Indeed, the gun lobby has so distanced itself from reality on the issue of gun trafficking to Mexico that it now claims that the ATF's misguided "Fast and Furious" operation, in which ATF allowed some 2,000 guns to move from the U.S. to the cartels in an effort to get at cartel leaders, was itself a conspiracy to justify the rifle reporting rule. In the paranoid universe of the gun lobby, there was no trafficking of guns to Mexico until ATF authorized it during the Obama Administration to justify more gun restrictions.
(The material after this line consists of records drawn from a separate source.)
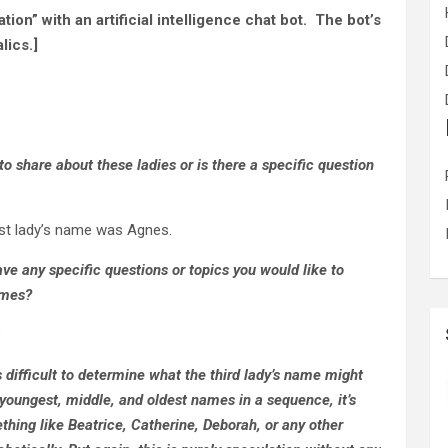
ion” with an artificial intelligence chat bot. The bot’s
lics.]
 to share about these ladies or is there a specific question
st lady’s name was Agnes.
ve any specific questions or topics you would like to
ames?
?
s difficult to determine what the third lady’s name might
 youngest, middle, and oldest names in a sequence, it’s
thing like Beatrice, Catherine, Deborah, or any other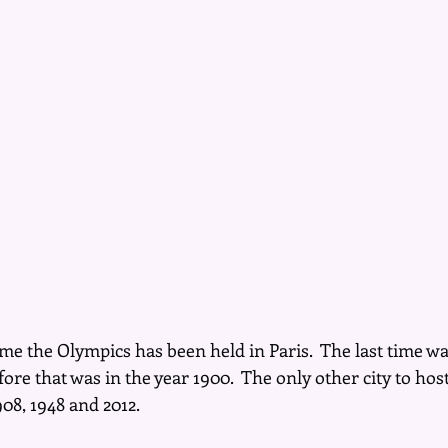
me the Olympics has been held in Paris.  The last time wa
efore that was in the year 1900.  The only other city to hos
8, 1948 and 2012.  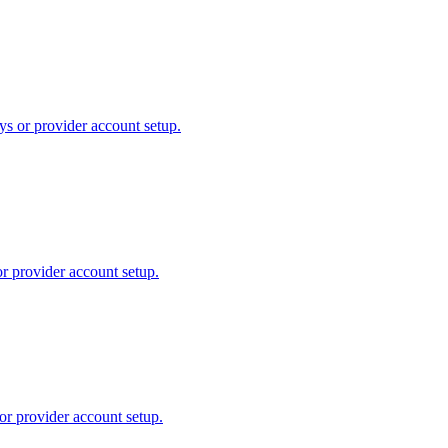
ys or provider account setup.
or provider account setup.
or provider account setup.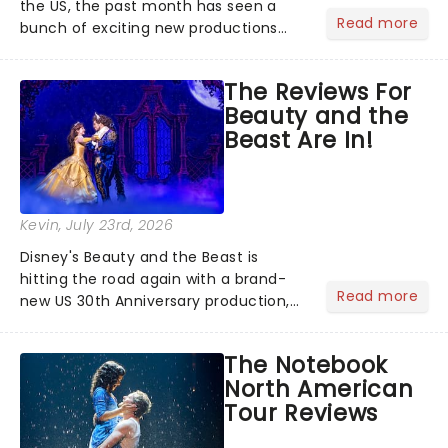
the US, the past month has seen a
Read more
bunch of exciting new productions
and theatre hits take to the stage. But
what did the critics make of them?
The Reviews For
We've rounded up some of the latest
Beauty and the
reviews from thea...
Beast Are In!
Kevin
, July 23rd, 2026
Disney's Beauty and the Beast is
hitting the road again with a brand-
Read more
new US 30th Anniversary production,
with members of the original creative
team reuniting to bring the magic
The Notebook
back to theatres across the country -
North American
and inviting audiences to...
Tour Reviews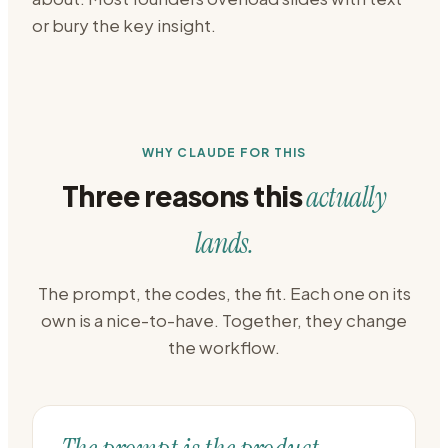
or bury the key insight.
WHY CLAUDE FOR THIS
Three reasons this
actually
lands.
The prompt, the codes, the fit. Each one on its
own is a nice-to-have. Together, they change
the workflow.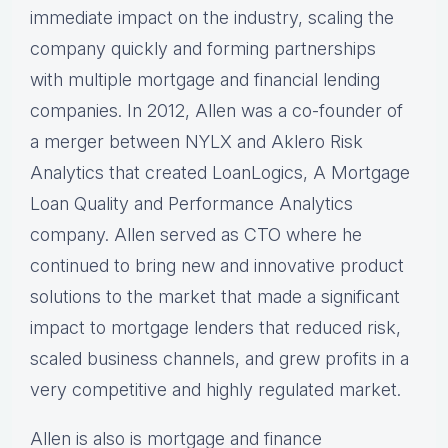
immediate impact on the industry, scaling the
company quickly and forming partnerships
with multiple mortgage and financial lending
companies. In 2012, Allen was a co-founder of
a merger between NYLX and Aklero Risk
Analytics that created LoanLogics, A Mortgage
Loan Quality and Performance Analytics
company. Allen served as CTO where he
continued to bring new and innovative product
solutions to the market that made a significant
impact to mortgage lenders that reduced risk,
scaled business channels, and grew profits in a
very competitive and highly regulated market.
Allen is also is mortgage and finance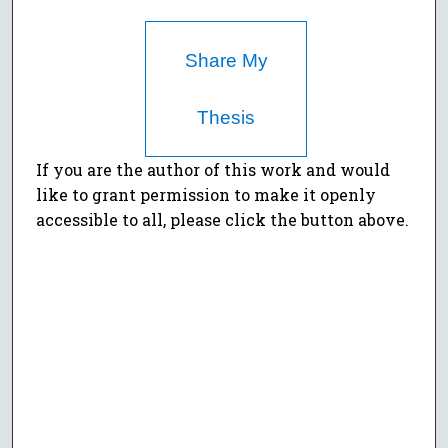
Share My
Thesis
If you are the author of this work and would
like to grant permission to make it openly
accessible to all, please click the button above.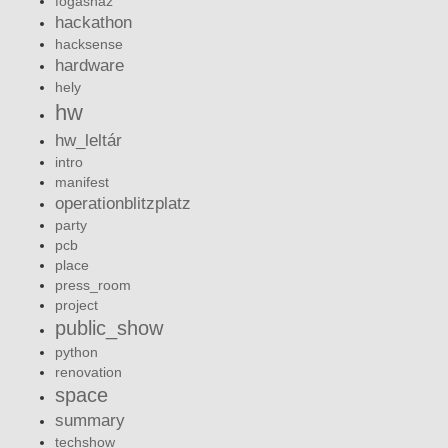
fogashaz
hackathon
hacksense
hardware
hely
hw
hw_leltár
intro
manifest
operationblitzplatz
party
pcb
place
press_room
project
public_show
python
renovation
space
summary
techshow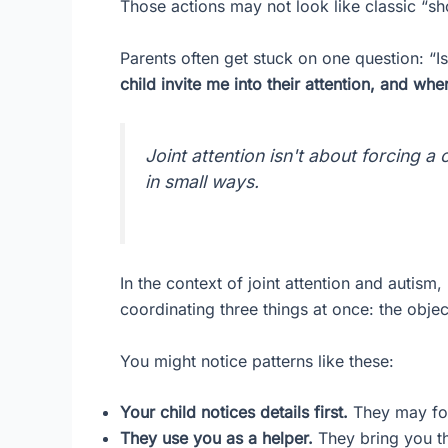
Those actions may not look like classic “sho
Parents often get stuck on one question: “Is
child invite me into their attention, and wh
Joint attention isn't about forcing a 
in small ways.
In the context of joint attention and autism,
coordinating three things at once: the obje
You might notice patterns like these:
Your child notices details first.
They may focu
They use you as a helper.
They bring you th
This absurd theory struggles to explain the fact that the Bush Administration used similarly flawed tactics to combat the tidal wave of guns moving to Mexico long before the "Fast and Furious" operation was implemented. Given that "Fast and Furious" has come under fire because ATF may have allowed guns to "walk" into Mexico, it is odd that the NRA and the gun industry would object to a reporting requirement that would enable ATF to better stop trafficked guns before they get to the border.
Let's face it. Although there are some gun dealers responsible enough to voluntarily inform the authorities about suspicious transactions, the industry is dominated by manufacturers, distributors and retailers who profit so handsomely from high-volume sales to traffickers that they will fight any serious effort to curtail them. In Judge Collyer's ruling, the industry's hypocrisy is laid bare for all to see.
Dennis Henigan is the Acting President of the Brady Campaign to Prevent Gun Violence and the author of Lethal Logic: Exploding the Myths That Paralyze American Gun Policy (Potomac Books 2009).